In our study, we observed that 12–25% of duplicates had more than a 0.5% (8 mmol/mol) difference across the sites. The performance of POC apparatus in general and the In2it in particular has (independent of altitude) been assessed before. These investigations constituted a body of evidence showing the need for improvement in the performance of devices for optimal care.10-12

The recent performance of these devices has given promising results. This also was the case where the In2it apparatus is concerned, despite the between-batch variability of results, which still needs to be addressed.7,13 To circumvent this in our study, we used reagents from the same lot number at all study sites.
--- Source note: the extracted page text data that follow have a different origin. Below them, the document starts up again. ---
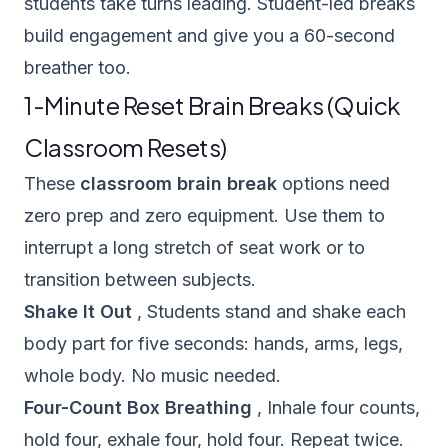
students take turns leading. Student-led breaks
build engagement and give you a 60-second
breather too.
1-Minute Reset Brain Breaks (Quick
Classroom Resets)
These
classroom brain break
options need
zero prep and zero equipment. Use them to
interrupt a long stretch of seat work or to
transition between subjects.
Shake It Out
, Students stand and shake each
body part for five seconds: hands, arms, legs,
whole body. No music needed.
Four-Count Box Breathing
, Inhale four counts,
hold four, exhale four, hold four. Repeat twice.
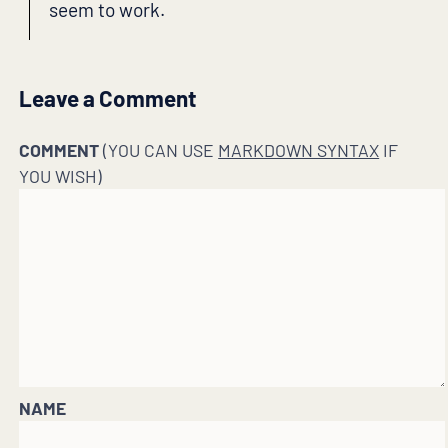
seem to work.
Leave a Comment
COMMENT
(YOU CAN USE
MARKDOWN SYNTAX
IF
YOU WISH)
NAME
However, in daily clinical practice, this could indeed be a concern for patients’ follow up.

With the generalisation of HbA1c use, especially in developing countries that have limited access to an HPLC and have a wide variety of physical environments, it is important to know which parameters should be taken into account when validating POC HbA1c devices, which are commonly presented as the adequate alternative to estimate glycaemic control of patients.

Conclusion

Our results reinforce the need for calibration of POC instruments against the HPLC in each setting used, to ensure validity of the readings. We did not find any significant differences when measuring HbA1c levels at different altitudes on the same samples. However this requires validation with further studies, using larger sample sizes and addressing situations with higher proportions of patients with haematological disorders.